Hi, I would like to ask about the microbial loadings on each axis of PCoA plots.
I already read the two threads above and got some results for my 16S analysis data. But actually the results I got are not sufficient, and here are my questions.
The PCoA-biplot shows top five most prominent features, but there are many features with same taxa in the metadata table. Are the features on the 3D plot represent non-redundant taxa or they just show exactly that feature but not other features assigned to the same taxa?
Can I get the table for loadings (or contribution) of each bacterial taxon to each PCoA axis for all taxa?
QIIME 2 can operate either on ASV or tables collapsed to taxa. Unless you specifically collapsed a table to a taxonomical level before biplot creation, in the process of creating a biplot with taxa names you should have received a biplot with individual feature hashes initially. Taxa are just labels added for the readability of the plot (instead of raw sequence).
It is not possible to get loading scores for any type of PCoA, because it is not a linear dimensionality transformation technique. It is computed based on a distance matrix, and distance functions preserve no information about the features that make up the distances.
Here's a detailed explanation: Using PCoA versus PCA - #3 by jwdebelius
Thank you again and I would like to ask few more questions!
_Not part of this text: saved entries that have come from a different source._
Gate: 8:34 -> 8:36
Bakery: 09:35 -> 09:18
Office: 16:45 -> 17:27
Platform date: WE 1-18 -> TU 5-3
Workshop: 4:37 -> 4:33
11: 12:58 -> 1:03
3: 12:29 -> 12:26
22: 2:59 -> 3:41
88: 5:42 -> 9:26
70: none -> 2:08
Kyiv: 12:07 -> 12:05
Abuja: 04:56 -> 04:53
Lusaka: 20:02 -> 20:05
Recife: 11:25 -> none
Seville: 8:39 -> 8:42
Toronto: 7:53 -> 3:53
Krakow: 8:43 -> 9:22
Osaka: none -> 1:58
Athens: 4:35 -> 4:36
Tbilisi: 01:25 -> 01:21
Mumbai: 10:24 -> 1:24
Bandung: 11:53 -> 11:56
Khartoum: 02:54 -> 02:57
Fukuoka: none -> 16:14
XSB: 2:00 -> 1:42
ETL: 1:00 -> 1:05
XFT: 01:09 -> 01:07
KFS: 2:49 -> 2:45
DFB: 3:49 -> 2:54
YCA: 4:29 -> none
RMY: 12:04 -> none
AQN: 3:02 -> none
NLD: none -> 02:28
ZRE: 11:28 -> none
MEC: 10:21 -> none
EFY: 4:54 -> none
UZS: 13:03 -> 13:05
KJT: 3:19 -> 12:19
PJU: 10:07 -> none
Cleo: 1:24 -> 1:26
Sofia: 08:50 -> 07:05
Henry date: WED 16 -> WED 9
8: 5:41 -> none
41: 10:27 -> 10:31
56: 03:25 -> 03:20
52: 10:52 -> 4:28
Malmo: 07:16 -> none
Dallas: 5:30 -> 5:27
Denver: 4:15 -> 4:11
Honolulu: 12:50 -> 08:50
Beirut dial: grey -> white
Analyzing microbiome data using ASV features is better than using taxa. Is it correct?
Loading scores on both PCoA and PCA are meaningless and there is no need to struggle to get the loading scores. Is it correct?
So, what would be the meaning of the five most prominent features on PCoA biplot? How are five features selected? Can the length of the five features be expressed in numbers? Are the numbers meaningless either?
The image above is my PCoA-biplot result.
I thought the length of the arrows could be expressed in numbers, and those numbers can be decomposed to the loading scores corresponding to each axis based on basic Pythagorean theorem.
And I thought if I could get five arrows for five ASV features, then I could get all arrows corresponding to all ASV features.
If my words sound quite offensive, I feel sorry but I never mean it.
It just happens to make the notions clearer and more recognizable to me.
Yes, it is better to analyze ASVs than taxa. The definition of a taxon is complicated and subjective. ASVs are clearly defined.
There is no way to get loading scores in PCoA, there is a way in PCA and they are meaningful. In the case of the microbiome, it is an example of compositional data, and its analysis is more intricate. Here, PCA shouldn't be applied at all.
In the picture you can see which features drive the separation on the PCoA, so feature arrows point to the samples where the features are more abundant. In that case, upward arrows show that the separation between those two samples and the rest is mostly driven by these 2 features. Hope that helps!